Noir

Thomas Cock

« Le noir est le refuge de la couleur. »
Gaston Bachelard


J'ai toujours été éparpillé, d'ailleurs je ne devrais pas être en train d'écrire ceci. Sans doute suis-je un peu lâche aussi. Comme beaucoup d'hommes. Si la plupart des hommes prennent des jolies plantes pour leur tenir compagnie, j'ai choisi un tuteur. Je croyais qu'une poigne de fer dans un gant noir Dior me serait plus utile, m'aiderait à accomplir quelque chose.
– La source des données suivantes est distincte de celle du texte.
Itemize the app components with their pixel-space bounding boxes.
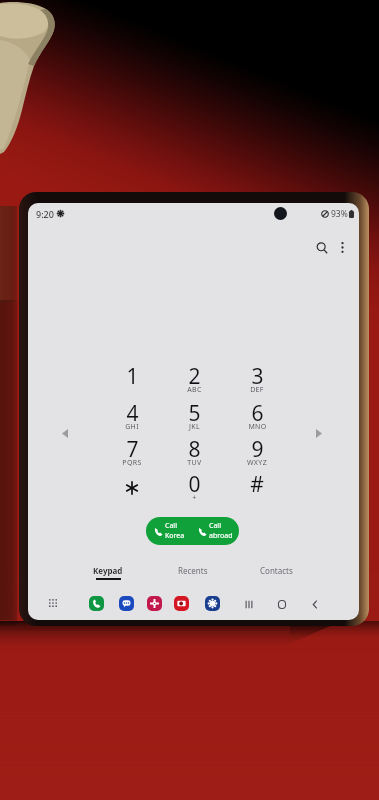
staticText: 1	[126, 362, 139, 388]
staticText: Korea	[165, 531, 185, 541]
staticText: 2	[188, 362, 201, 388]
button[interactable]: Recents	[238, 593, 260, 615]
button[interactable]	[104, 397, 160, 433]
staticText: 9	[251, 435, 264, 461]
button[interactable]	[229, 434, 285, 470]
button[interactable]	[166, 361, 222, 397]
staticText: JKL	[189, 422, 200, 432]
staticText: abroad	[209, 531, 233, 541]
staticText: Call	[165, 521, 177, 531]
staticText: Contacts	[260, 565, 293, 576]
button[interactable]	[104, 469, 160, 505]
button[interactable]: Call	[192, 517, 239, 545]
button[interactable]	[229, 469, 285, 505]
button[interactable]: Apps	[44, 594, 62, 612]
button[interactable]	[166, 469, 222, 505]
staticText: WXYZ	[247, 458, 267, 468]
staticText: 4	[126, 399, 139, 425]
staticText: 7	[126, 435, 139, 461]
staticText: 8	[188, 435, 201, 461]
staticText: 0	[188, 470, 201, 496]
button[interactable]	[104, 434, 160, 470]
staticText: 3	[251, 362, 264, 388]
staticText: 6	[251, 399, 264, 425]
staticText: 5	[188, 399, 201, 425]
button[interactable]: Camera	[174, 596, 189, 611]
staticText: Call	[209, 521, 221, 531]
button[interactable]: Contacts	[250, 565, 302, 583]
staticText: Keypad	[93, 565, 123, 576]
button[interactable]: Call	[146, 517, 192, 545]
staticText: TUV	[187, 458, 202, 468]
button[interactable]: Messages	[119, 596, 134, 611]
staticText: ABC	[187, 385, 202, 395]
staticText: MNO	[248, 422, 267, 432]
button[interactable]: More options	[330, 235, 355, 260]
button[interactable]	[166, 434, 222, 470]
button[interactable]: Settings	[205, 596, 220, 611]
staticText: Recents	[178, 565, 208, 576]
staticText: PQRS	[122, 458, 142, 468]
staticText: DEF	[250, 385, 264, 395]
button[interactable]: Recents	[167, 565, 219, 583]
staticText: 9:20	[36, 208, 54, 220]
button[interactable]: Search	[309, 235, 334, 260]
button[interactable]: Back	[304, 593, 326, 615]
button[interactable]: Gallery	[147, 596, 162, 611]
staticText: GHI	[125, 422, 139, 432]
button[interactable]	[104, 361, 160, 397]
button[interactable]	[229, 397, 285, 433]
button[interactable]: Home	[271, 593, 293, 615]
button[interactable]	[229, 361, 285, 397]
button[interactable]: Keypad	[82, 565, 134, 583]
staticText: +	[192, 493, 197, 503]
button[interactable]	[166, 397, 222, 433]
staticText: 93%	[331, 208, 348, 220]
staticText: #	[250, 470, 264, 496]
button[interactable]: Phone	[89, 596, 104, 611]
Et m'exciterait si j'en crois ma bite. Je devrais être occupé à lui écrire une lettre pour lui dire que… mais je n'y arrive pas, elle tient mes couilles entre ses doigts de velours et j'ai chaque fois l'espoir d'une caresse.
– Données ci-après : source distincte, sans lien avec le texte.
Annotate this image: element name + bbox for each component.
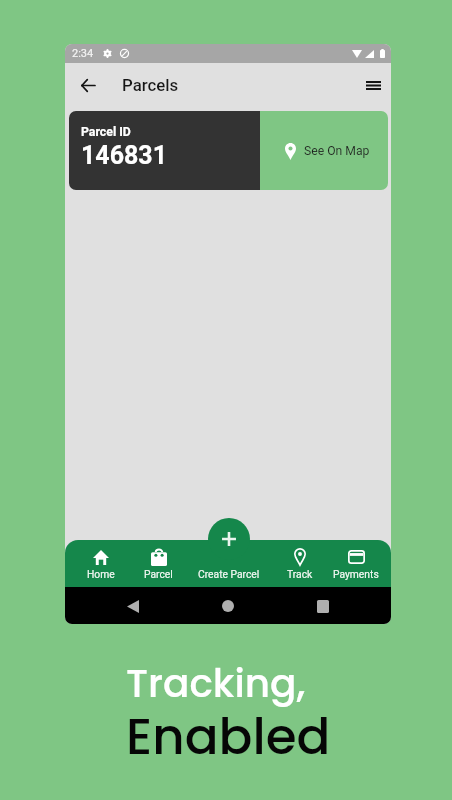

Je ne sais pas comment mais elle a réussi, à m'amener en moins de deux ans dans un appartement de rêves et du même coup me faire passer du simple rêve au rêve doré. Elle m'a obtenu le poste que je voulais et c'est tant mieux parce qu'elle était malheureuse dans le précédent appartement, nos 150 mètres carrés ne pouvaient recevoir personne.
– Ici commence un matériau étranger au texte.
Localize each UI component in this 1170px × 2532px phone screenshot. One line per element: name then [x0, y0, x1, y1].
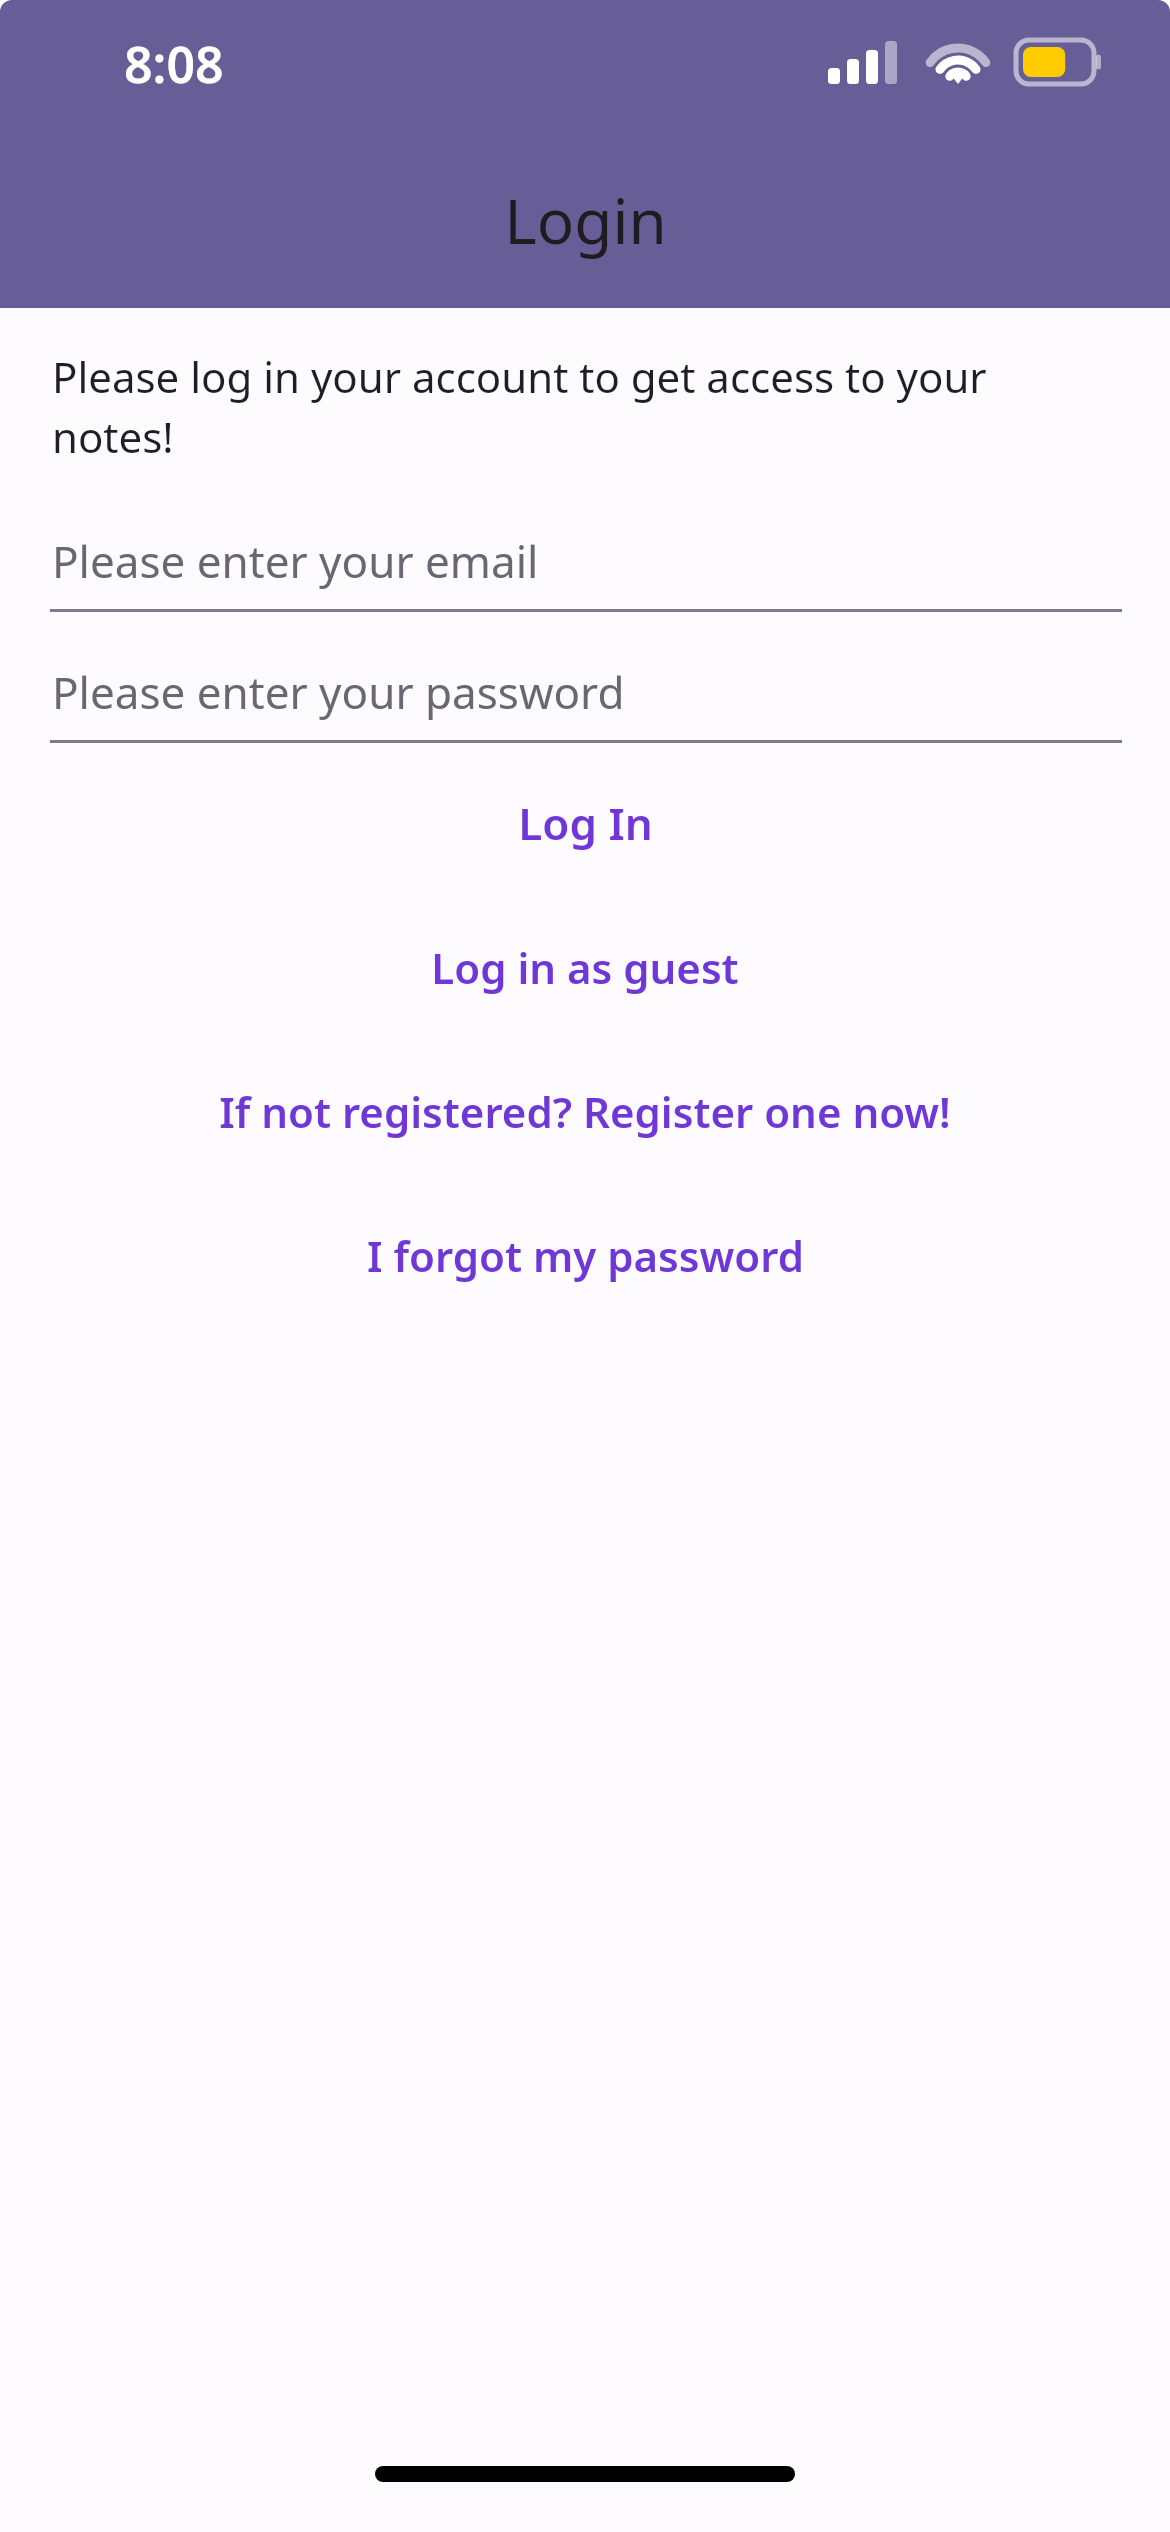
- staticText: I forgot my password: [367, 1227, 804, 1284]
- staticText: Please log in your account to get access…: [52, 348, 1112, 465]
- staticText: If not registered? Register one now!: [219, 1083, 951, 1140]
- staticText: 8:08: [124, 30, 224, 98]
- button[interactable]: Log In: [0, 779, 1170, 867]
- button[interactable]: Please enter your password: [0, 644, 1170, 743]
- button[interactable]: I forgot my password: [0, 1211, 1170, 1299]
- staticText: Login: [504, 178, 667, 262]
- staticText: Log in as guest: [431, 939, 739, 996]
- staticText: Please enter your password: [52, 662, 625, 722]
- button[interactable]: Please enter your email: [0, 513, 1170, 612]
- button[interactable]: If not registered? Register one now!: [0, 1067, 1170, 1155]
- staticText: Log In: [518, 793, 653, 853]
- staticText: Please enter your email: [52, 531, 539, 591]
- button[interactable]: Log in as guest: [0, 923, 1170, 1011]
Le déménagement a été une véritable épreuve. Jamais je n'aurais pensé insulter quelqu'un comme ça. Ou plutôt si, j'ai toujours su que j'avais de la violence en moi. Je ne pensais juste pas que ça arriverait. J'espérais, je songeais naïvement que la vie m'épargnerait cette réalité pathétique. C'est sorti tellement naturellement. Avec tant de férocité.

Elle a crié avec une rage si intense. Une haine si virulente a explosé de ses entrailles pour une chose si superficielle que désemparé, moi qui construisais depuis deux ans un artifice de non-dits, un chapiteau d'écriture, je me suis mis à gueuler de toutes mes forces. J'avais l'envie de détruire dans la tête, dans les mains, dans les bras, dans la poitrine. Mes muscles me faisaient mal à la cervelle, c'était sportif, j'ai ressenti la frontière ténue qui me séparait de l'abandon bestial, une véritable purge sentimentale, c'en était presque sain si ce n'avait pas été pour la couleur de mon bureau.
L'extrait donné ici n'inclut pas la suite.